(PROVIDED DATA begins)

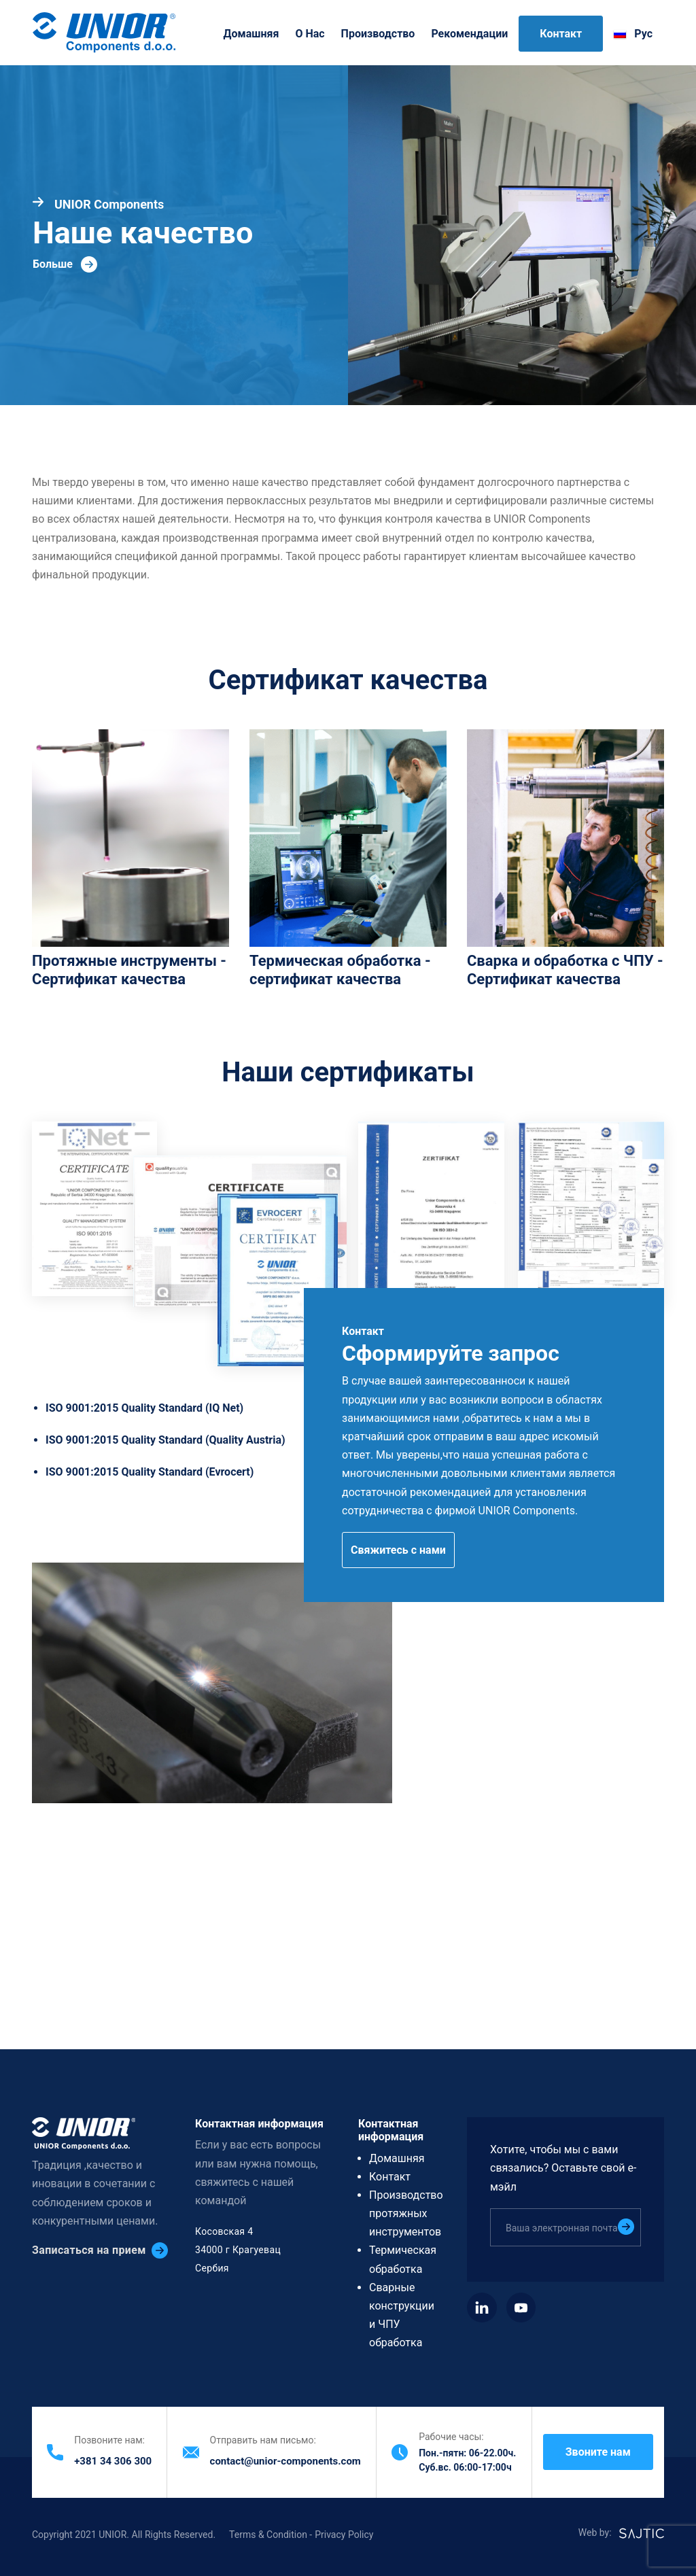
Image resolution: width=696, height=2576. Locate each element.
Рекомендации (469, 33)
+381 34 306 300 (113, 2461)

(PROVIDED DATA ends)
(PROVIDED DATA begins)

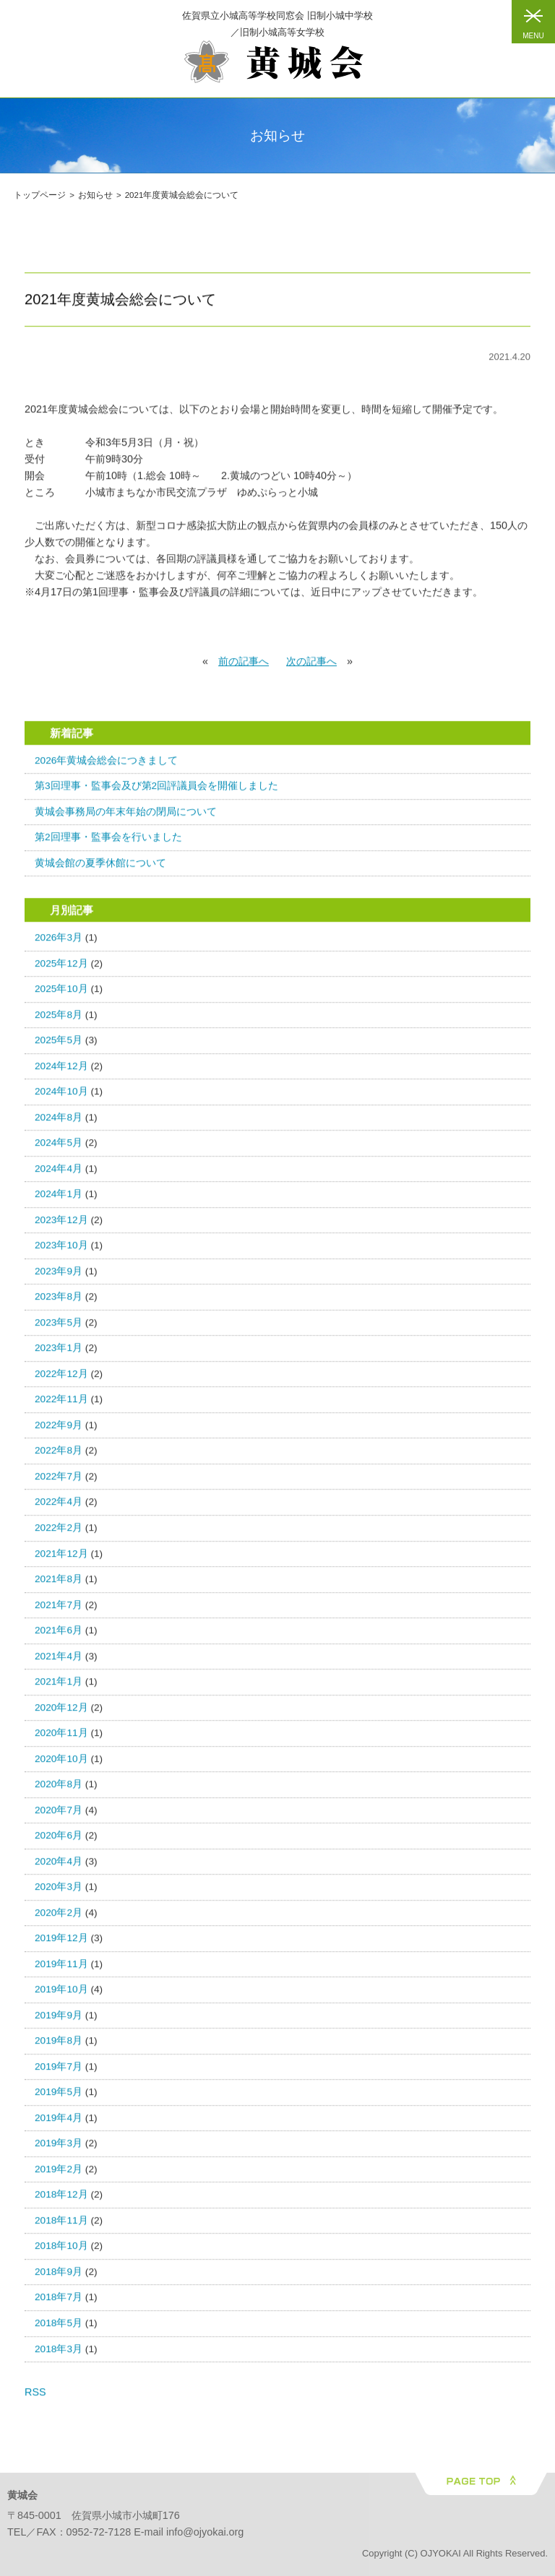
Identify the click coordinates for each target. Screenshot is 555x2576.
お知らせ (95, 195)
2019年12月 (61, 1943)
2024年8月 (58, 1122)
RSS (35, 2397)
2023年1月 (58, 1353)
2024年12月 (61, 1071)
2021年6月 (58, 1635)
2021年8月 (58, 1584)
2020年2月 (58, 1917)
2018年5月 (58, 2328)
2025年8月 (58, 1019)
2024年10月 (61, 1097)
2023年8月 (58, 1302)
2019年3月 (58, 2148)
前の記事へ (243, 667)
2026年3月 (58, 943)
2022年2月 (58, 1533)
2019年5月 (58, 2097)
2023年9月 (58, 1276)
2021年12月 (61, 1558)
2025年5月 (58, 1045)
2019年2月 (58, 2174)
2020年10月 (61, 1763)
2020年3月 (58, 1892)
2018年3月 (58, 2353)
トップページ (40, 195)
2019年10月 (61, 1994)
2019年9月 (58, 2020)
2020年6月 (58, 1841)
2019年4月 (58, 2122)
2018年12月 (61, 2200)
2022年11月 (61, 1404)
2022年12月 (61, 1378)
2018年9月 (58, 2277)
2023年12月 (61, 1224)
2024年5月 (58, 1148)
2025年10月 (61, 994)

(PROVIDED DATA ends)
(PROVIDED DATA begins)

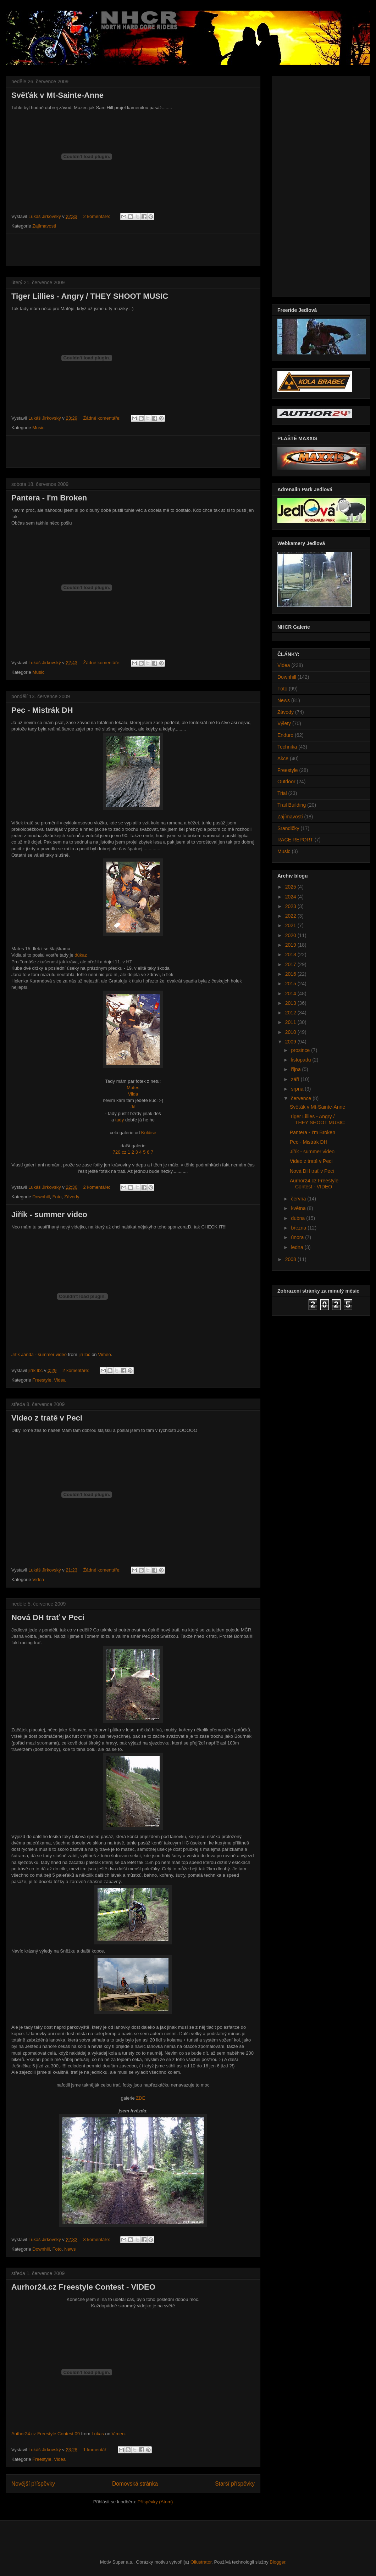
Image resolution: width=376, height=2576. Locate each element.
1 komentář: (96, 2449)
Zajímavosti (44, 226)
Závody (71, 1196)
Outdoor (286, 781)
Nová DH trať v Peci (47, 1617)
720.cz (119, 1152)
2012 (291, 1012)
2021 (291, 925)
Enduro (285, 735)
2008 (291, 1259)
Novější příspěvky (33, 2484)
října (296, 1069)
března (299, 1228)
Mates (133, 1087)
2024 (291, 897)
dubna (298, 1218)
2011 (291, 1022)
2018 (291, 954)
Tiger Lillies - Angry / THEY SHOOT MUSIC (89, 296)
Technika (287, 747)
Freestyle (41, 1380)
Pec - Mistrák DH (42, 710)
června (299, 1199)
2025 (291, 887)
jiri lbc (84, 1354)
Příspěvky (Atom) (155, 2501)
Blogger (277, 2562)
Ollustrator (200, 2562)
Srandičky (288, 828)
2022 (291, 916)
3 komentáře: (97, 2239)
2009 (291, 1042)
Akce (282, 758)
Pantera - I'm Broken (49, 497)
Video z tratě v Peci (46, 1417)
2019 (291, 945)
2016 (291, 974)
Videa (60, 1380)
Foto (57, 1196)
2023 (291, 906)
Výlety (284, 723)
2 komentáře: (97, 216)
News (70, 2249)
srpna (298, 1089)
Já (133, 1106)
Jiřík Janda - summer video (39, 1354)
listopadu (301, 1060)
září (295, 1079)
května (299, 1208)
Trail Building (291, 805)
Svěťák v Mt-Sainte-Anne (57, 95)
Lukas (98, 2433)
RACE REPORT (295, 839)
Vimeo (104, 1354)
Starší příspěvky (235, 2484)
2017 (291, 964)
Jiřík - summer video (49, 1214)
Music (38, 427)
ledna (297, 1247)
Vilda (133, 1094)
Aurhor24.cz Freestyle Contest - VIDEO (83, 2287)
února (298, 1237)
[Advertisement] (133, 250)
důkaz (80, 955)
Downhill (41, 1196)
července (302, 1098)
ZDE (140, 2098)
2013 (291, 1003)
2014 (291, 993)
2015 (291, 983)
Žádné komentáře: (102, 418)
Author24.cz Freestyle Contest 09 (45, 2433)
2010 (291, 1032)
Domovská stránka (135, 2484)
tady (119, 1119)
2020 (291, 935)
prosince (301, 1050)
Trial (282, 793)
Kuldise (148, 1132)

(PROVIDED DATA ends)

THE TASK: Search the entries for the word "komentáře" and gather every line where it appears.

RESULT:
3 komentáře: (97, 2239)
2 komentáře: (97, 216)
Žádné komentáře: (102, 418)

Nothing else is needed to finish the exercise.